Catalogne : 9 indépendantistes condamnés à des peines de 9 à 13 ans de prison

L’ancien vice-président catalan Oriol Junqueras est maintenu en détention par Madrid - 2017. / © AFP / GABRIEL BOUYS
L’ancien vice-président catalan Oriol Junqueras est maintenu en détention par Madrid - 2017. / © AFP / GABRIEL BOUYS

La Cour suprême espagnole a condamné, ce lundi, neuf des douze catalans jugés pour leur rôle dans la tentative de sécession de la Catalogne en 2017 à des peines allant de 9 à 13 ans de prison, pour sédition et détournement de fonds publics. Ils sont aussi inéligibles durant leur captivité.

Par Fabrice Dubault


Les peines sont lourdes pour 9 des 12 indépendantistes catalans jugés par Madrid. Ils écopent de prison ferme. Entre 9 et 13 ans.

Ces peines sont toutefois nettement inférieures à celles réclamées par le parquet de Madrid qui avait requis jusqu'à 25 ans de prison dans le cas de l'ancien vice-président régional Oriol Junqueras.

Trois autres inculpés ont été condamnés à des amendes.
 

Nous reviendrons encore plus forts", promet le principal indépendantiste condamné.

 


13 ans de prison pour l'ex-numéro 2


Dirigeant du parti Gauche républicaine de Catalogne (ERC), l'ancien vice-président du gouvernement régional, Oriol Junqueras, 50 ans, est condamné à 13 ans de prison et d'inéligibilité, pour "sédition (et) détournement de fonds publics".
Le parquet avait requis 25 ans de prison pour rébellion et détournement de fonds; les avocats chargés de représenter l'Etat 12 ans de prison pour sédition et détournement de fonds.

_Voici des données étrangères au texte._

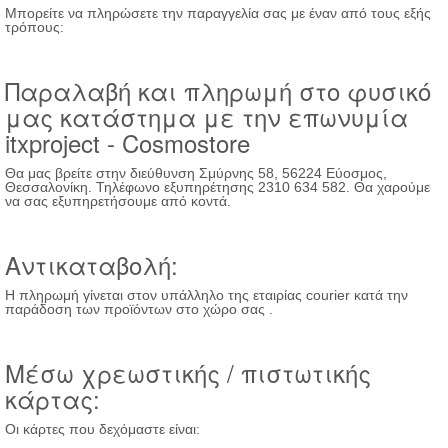
Μπορείτε να πληρώσετε την παραγγελία σας με έναν από τους εξής
τρόπους:
Παραλαβή και πληρωμή στο φυσικό
μας κατάστημα με την επωνυμία
itxproject - Cosmostore
Θα μας βρείτε στην διεύθυνση Σμύρνης 58, 56224 Εύοσμος,
Θεσσαλονίκη. Τηλέφωνο εξυπηρέτησης 2310 634 582. Θα χαρούμε
να σας εξυπηρετήσουμε από κοντά.
Αντικαταβολή:
Η πληρωμή γίνεται στον υπάλληλο της εταιρίας courier κατά την
παράδοση των προϊόντων στο χώρο σας .
Μέσω χρεωστικής / πιστωτικής
κάρτας:
Οι κάρτες που δεχόμαστε είναι:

Ministre régional de l'Economie, Oriol Junqueras avait notamment été chargé par le président catalan Carles Puigdemont de préparer le référendum interdit du 1er octobre 2017.
 

5 autres ex-ministres condamnés à plus de 10 ans de prison

Trois anciens ministres régionaux, Jordi Turull, 53 ans, Raül Romeva, 48 ans, Dolors Bassa, 60 ans, sont condamnés à 12 ans de prison et d'inéligibilité pour sédition et détournement de fonds publics. 
Deux autres ministres, Josep Rull, 51 ans, Joaquim Forn, 55 ans, sont condamnés à 10 ans et demi de prison et d'inéligibilité pour sédition. 
Le parquet réclamait 16 ans de prison, les avocats de l'Etat 11,5.
 

11,5 ans de prison pour l'ex-présidente du parlement


La Cour a infligé 11 ans et six mois d'emprisonnement et d'inéligibilité à Carme Forcadell, 64 ans, pour "sédition". 
Le parquet réclamait 17 ans, les avocats de l'Etat 10.
Comme présidente du parlement régional, elle avait ignoré les avertissements de la justice pour faire voter les lois qui préparaient le référendum interdit et la sécession.
 

9 ans de prison pour deux dirigeants d'associations


Les dirigeants des deux associations indépendantistes ayant organisé des manifestations massives sont condamnés pour "sédition" à neuf ans de prison et d'inéligibilité: le président au moment des faits de l'Assemblée nationale catalane (ANC), Jordi Sanchez, 55 ans, et le président d'Omnium Cultural, Jordi Cuixart, 44 ans.
Le parquet réclamait 17 ans, les avocats de l'Etat huit.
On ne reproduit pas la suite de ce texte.